──────── Data in this exercise ────────
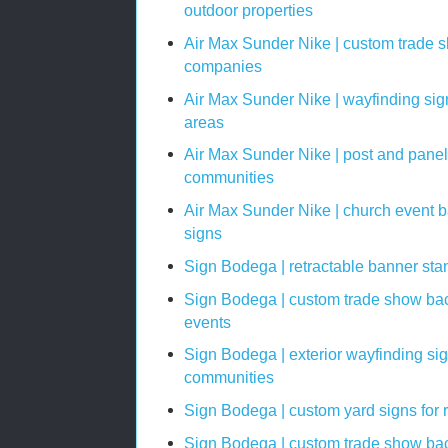
outdoor properties
Air Max Sunder Nike | custom trade 
companies
Air Max Sunder Nike | wayfinding si
areas
Air Max Sunder Nike | post and panel
communities
Air Max Sunder Nike | church event 
signs
Sign Bodega | retractable banner sta
Sign Bodega | custom trade show bac
events
Sign Bodega | exterior wayfinding si
communities
Sign Bodega | custom yard signs for 
Sign Bodega | custom trade show back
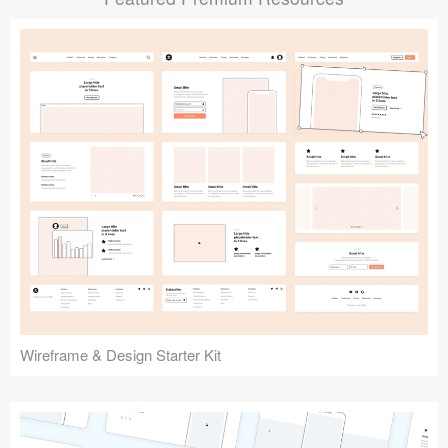
Submit your resource
Wireframe & Design Starter Kit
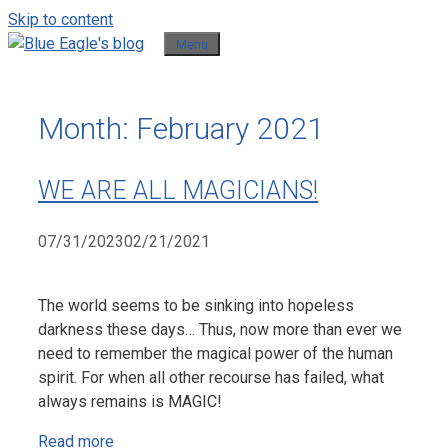
Skip to content
Menu
Month:
February 2021
WE ARE ALL MAGICIANS!
07/31/2023
02/21/2021
The world seems to be sinking into hopeless
darkness these days… Thus, now more than ever we
need to remember the magical power of the human
spirit. For when all other recourse has failed, what
always remains is MAGIC!
Read more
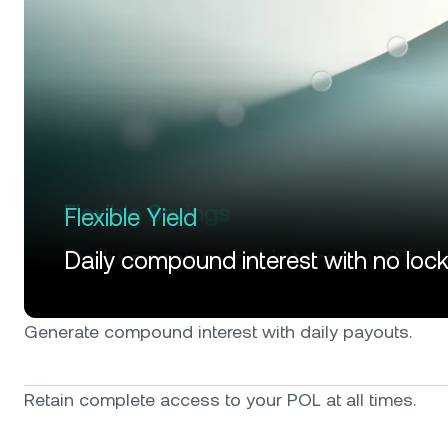
Flexible Yield
Daily compound interest with no loc
Generate compound interest with daily payouts.
Retain complete access to your POL at all times.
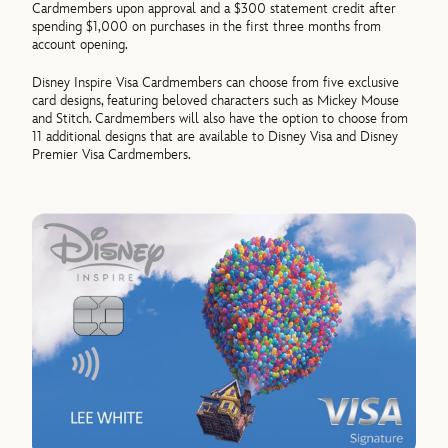
Cardmembers upon approval and a $300 statement credit after
spending $1,000 on purchases in the first three months from
account opening.
Disney Inspire Visa Cardmembers can choose from five exclusive
card designs, featuring beloved characters such as Mickey Mouse
and Stitch. Cardmembers will also have the option to choose from
11 additional designs that are available to Disney Visa and Disney
Premier Visa Cardmembers.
────────
Output the number of lines in the records above that contain the string "designs", and no other text.

Reply:
2